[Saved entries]
******************************

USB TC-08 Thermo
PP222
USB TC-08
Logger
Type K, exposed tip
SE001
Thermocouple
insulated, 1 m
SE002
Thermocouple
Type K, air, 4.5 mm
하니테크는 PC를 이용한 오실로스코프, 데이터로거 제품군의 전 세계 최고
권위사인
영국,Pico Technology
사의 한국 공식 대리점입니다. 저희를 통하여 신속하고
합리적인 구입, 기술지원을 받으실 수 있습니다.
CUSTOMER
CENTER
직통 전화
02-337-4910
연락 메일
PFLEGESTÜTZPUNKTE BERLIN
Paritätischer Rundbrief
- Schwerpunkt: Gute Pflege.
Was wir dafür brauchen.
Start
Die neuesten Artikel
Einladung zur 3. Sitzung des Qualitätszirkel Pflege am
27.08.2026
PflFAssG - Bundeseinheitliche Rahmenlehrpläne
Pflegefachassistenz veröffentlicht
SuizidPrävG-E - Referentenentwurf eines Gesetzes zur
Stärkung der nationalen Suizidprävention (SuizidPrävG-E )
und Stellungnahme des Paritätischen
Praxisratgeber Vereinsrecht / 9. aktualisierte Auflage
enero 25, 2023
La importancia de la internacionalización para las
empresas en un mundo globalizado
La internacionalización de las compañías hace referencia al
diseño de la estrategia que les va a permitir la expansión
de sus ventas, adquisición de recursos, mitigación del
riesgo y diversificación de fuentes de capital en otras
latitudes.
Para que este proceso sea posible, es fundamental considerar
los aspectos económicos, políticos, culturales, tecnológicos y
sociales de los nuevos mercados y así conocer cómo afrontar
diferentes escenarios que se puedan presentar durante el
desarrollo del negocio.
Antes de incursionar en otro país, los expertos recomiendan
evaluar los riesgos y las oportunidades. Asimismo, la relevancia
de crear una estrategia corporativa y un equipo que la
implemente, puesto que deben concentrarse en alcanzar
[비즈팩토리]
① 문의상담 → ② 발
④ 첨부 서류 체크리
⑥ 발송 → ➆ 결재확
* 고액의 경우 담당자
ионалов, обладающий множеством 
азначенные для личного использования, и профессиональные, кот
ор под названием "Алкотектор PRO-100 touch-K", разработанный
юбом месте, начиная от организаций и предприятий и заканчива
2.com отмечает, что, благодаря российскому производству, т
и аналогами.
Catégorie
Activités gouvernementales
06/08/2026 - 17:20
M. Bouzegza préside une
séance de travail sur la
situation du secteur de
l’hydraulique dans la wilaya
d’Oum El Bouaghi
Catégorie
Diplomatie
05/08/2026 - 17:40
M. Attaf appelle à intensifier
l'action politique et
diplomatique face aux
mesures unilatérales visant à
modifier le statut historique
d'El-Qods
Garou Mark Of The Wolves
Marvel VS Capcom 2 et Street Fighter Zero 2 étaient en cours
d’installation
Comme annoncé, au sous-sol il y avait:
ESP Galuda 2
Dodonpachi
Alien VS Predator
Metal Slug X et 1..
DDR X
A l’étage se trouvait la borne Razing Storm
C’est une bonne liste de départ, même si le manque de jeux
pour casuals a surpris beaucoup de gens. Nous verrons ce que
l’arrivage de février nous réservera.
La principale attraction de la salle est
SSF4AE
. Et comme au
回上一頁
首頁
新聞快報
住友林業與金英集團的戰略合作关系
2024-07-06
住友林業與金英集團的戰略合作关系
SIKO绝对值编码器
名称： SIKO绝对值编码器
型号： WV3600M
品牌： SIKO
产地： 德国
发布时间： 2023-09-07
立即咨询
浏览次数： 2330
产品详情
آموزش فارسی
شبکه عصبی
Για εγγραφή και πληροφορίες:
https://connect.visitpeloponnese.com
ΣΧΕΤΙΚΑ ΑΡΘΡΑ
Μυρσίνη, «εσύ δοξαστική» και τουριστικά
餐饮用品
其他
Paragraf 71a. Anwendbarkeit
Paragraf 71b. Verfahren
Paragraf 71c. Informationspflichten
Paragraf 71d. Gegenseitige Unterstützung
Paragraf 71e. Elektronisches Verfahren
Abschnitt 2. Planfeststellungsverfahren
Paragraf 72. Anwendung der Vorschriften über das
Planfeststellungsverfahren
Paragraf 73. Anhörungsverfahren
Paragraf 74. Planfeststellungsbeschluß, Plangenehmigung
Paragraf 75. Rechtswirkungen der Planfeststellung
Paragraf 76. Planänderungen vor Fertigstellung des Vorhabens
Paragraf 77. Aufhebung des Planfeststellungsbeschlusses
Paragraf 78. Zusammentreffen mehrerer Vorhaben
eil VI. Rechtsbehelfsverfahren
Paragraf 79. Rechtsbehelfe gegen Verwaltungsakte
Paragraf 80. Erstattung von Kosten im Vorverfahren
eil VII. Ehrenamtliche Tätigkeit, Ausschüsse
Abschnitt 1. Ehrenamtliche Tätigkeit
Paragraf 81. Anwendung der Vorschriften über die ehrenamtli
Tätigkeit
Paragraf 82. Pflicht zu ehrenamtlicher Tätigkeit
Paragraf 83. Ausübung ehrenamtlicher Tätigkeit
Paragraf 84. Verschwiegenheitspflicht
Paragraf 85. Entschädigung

******************************

For every line above that includes the string "Tätigkeit", copy the line.

eil VII. Ehrenamtliche Tätigkeit, Ausschüsse
Abschnitt 1. Ehrenamtliche Tätigkeit
Tätigkeit
Paragraf 82. Pflicht zu ehrenamtlicher Tätigkeit
Paragraf 83. Ausübung ehrenamtlicher Tätigkeit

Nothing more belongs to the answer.